Below are the records; give again exactly the line with "6 месяцев, стоит обратиться к специалисту за", the line with "позволит развивать у него координацию", and each line that lies between them, and nothing besides.

* **Data section**
******
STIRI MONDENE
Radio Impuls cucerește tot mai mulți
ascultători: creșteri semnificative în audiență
******
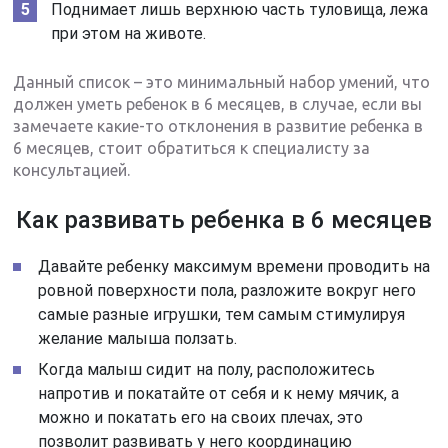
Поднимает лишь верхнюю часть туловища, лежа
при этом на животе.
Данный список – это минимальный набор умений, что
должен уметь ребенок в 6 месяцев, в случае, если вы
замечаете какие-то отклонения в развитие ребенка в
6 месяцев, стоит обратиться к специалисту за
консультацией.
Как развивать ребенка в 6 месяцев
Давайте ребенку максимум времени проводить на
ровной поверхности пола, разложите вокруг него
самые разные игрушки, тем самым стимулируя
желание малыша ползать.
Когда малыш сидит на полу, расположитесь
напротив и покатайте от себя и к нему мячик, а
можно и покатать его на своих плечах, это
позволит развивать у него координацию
******
* **Answer area**
6 месяцев, стоит обратиться к специалисту за
консультацией.
Как развивать ребенка в 6 месяцев
Давайте ребенку максимум времени проводить на
ровной поверхности пола, разложите вокруг него
самые разные игрушки, тем самым стимулируя
желание малыша ползать.
Когда малыш сидит на полу, расположитесь
напротив и покатайте от себя и к нему мячик, а
можно и покатать его на своих плечах, это
позволит развивать у него координацию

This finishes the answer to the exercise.